━━━ Dataset content

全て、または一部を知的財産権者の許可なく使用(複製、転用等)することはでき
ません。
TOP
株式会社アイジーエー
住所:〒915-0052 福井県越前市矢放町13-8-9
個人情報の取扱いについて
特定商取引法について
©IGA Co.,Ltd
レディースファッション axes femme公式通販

━━━━━━
━━━ Dataset content

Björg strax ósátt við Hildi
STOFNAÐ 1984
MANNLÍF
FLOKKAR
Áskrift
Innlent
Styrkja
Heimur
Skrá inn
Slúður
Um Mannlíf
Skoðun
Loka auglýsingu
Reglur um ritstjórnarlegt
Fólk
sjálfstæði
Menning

━━━━━━
━━━ Dataset content

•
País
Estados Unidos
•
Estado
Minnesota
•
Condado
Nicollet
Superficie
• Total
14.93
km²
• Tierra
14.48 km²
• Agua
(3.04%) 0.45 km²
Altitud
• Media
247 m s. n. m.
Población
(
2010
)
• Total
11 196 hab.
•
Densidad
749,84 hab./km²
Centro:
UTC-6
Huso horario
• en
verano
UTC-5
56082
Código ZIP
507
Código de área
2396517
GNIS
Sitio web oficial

━━━━━━

_What you will do_: When you reach the line holding "11 196 hab." in the records above, begin reproducing exactly, stop after the line holding "Sitio web oficial", and output nothing else.

_Written solution_:
11 196 hab.
•
Densidad
749,84 hab./km²
Centro:
UTC-6
Huso horario
• en
verano
UTC-5
56082
Código ZIP
507
Código de área
2396517
GNIS
Sitio web oficial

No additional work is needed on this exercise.